=== Begin Enclosure ===

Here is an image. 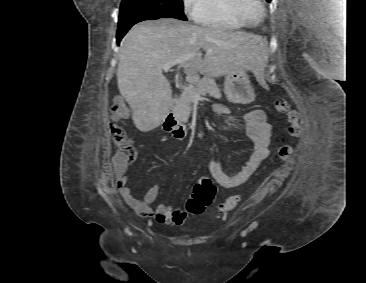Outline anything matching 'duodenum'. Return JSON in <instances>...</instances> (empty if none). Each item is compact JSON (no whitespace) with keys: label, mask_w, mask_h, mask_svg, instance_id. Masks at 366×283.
<instances>
[{"label":"duodenum","mask_w":366,"mask_h":283,"mask_svg":"<svg viewBox=\"0 0 366 283\" xmlns=\"http://www.w3.org/2000/svg\"><path fill=\"white\" fill-rule=\"evenodd\" d=\"M163 126L167 132L172 133V135L178 139H182L185 136V127L177 118L173 105H171L165 113Z\"/></svg>","instance_id":"duodenum-1"}]
</instances>
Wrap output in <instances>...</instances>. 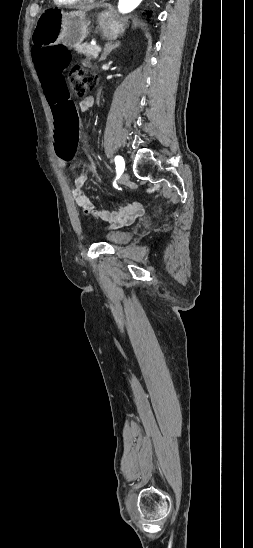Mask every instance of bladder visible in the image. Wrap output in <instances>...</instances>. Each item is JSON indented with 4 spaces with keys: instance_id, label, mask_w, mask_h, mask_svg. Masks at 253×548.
<instances>
[{
    "instance_id": "1",
    "label": "bladder",
    "mask_w": 253,
    "mask_h": 548,
    "mask_svg": "<svg viewBox=\"0 0 253 548\" xmlns=\"http://www.w3.org/2000/svg\"><path fill=\"white\" fill-rule=\"evenodd\" d=\"M133 237V232L128 230H119L109 233L105 240L114 245H122L129 242Z\"/></svg>"
}]
</instances>
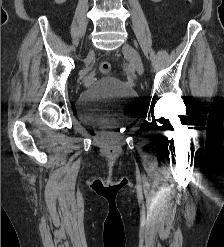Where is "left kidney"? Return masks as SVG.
Listing matches in <instances>:
<instances>
[{
    "label": "left kidney",
    "instance_id": "left-kidney-1",
    "mask_svg": "<svg viewBox=\"0 0 224 247\" xmlns=\"http://www.w3.org/2000/svg\"><path fill=\"white\" fill-rule=\"evenodd\" d=\"M151 2H161V0H151Z\"/></svg>",
    "mask_w": 224,
    "mask_h": 247
}]
</instances>
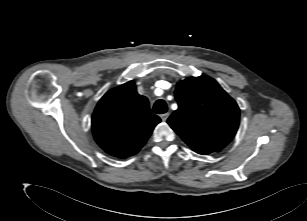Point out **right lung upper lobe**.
<instances>
[{
  "mask_svg": "<svg viewBox=\"0 0 307 221\" xmlns=\"http://www.w3.org/2000/svg\"><path fill=\"white\" fill-rule=\"evenodd\" d=\"M160 121L150 110L148 99L129 81L108 91L98 102L92 131L106 153L124 159L141 149Z\"/></svg>",
  "mask_w": 307,
  "mask_h": 221,
  "instance_id": "right-lung-upper-lobe-1",
  "label": "right lung upper lobe"
}]
</instances>
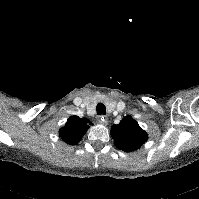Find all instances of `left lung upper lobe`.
<instances>
[{
    "instance_id": "1",
    "label": "left lung upper lobe",
    "mask_w": 199,
    "mask_h": 199,
    "mask_svg": "<svg viewBox=\"0 0 199 199\" xmlns=\"http://www.w3.org/2000/svg\"><path fill=\"white\" fill-rule=\"evenodd\" d=\"M110 133L116 147L125 152L139 149L148 139L147 133L130 115L123 118L119 124L113 125Z\"/></svg>"
}]
</instances>
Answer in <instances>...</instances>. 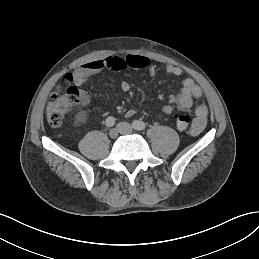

=== End Enclosure ===

## WHAT TO DO
Going from the line with "masks as SVG." to the last line of the listing, write out each line exactly and nothing else. Leave out all pictures.

## TASK OUTPUT
Where is "left kidney"? Return masks as SVG.
Listing matches in <instances>:
<instances>
[{
    "label": "left kidney",
    "instance_id": "left-kidney-1",
    "mask_svg": "<svg viewBox=\"0 0 224 247\" xmlns=\"http://www.w3.org/2000/svg\"><path fill=\"white\" fill-rule=\"evenodd\" d=\"M151 2H161V0H151Z\"/></svg>",
    "mask_w": 224,
    "mask_h": 247
}]
</instances>
Point out **right lung upper lobe**.
<instances>
[{
  "mask_svg": "<svg viewBox=\"0 0 307 221\" xmlns=\"http://www.w3.org/2000/svg\"><path fill=\"white\" fill-rule=\"evenodd\" d=\"M160 121L150 110L148 99L129 81L108 91L98 102L92 131L106 153L124 159L141 149Z\"/></svg>",
  "mask_w": 307,
  "mask_h": 221,
  "instance_id": "right-lung-upper-lobe-1",
  "label": "right lung upper lobe"
}]
</instances>
Find all instances of `left lung upper lobe`.
<instances>
[{
    "instance_id": "1",
    "label": "left lung upper lobe",
    "mask_w": 199,
    "mask_h": 199,
    "mask_svg": "<svg viewBox=\"0 0 199 199\" xmlns=\"http://www.w3.org/2000/svg\"><path fill=\"white\" fill-rule=\"evenodd\" d=\"M110 133L116 147L125 152L139 149L148 139L147 133L130 115L123 118L119 124L113 125Z\"/></svg>"
}]
</instances>
Answer in <instances>...</instances>. 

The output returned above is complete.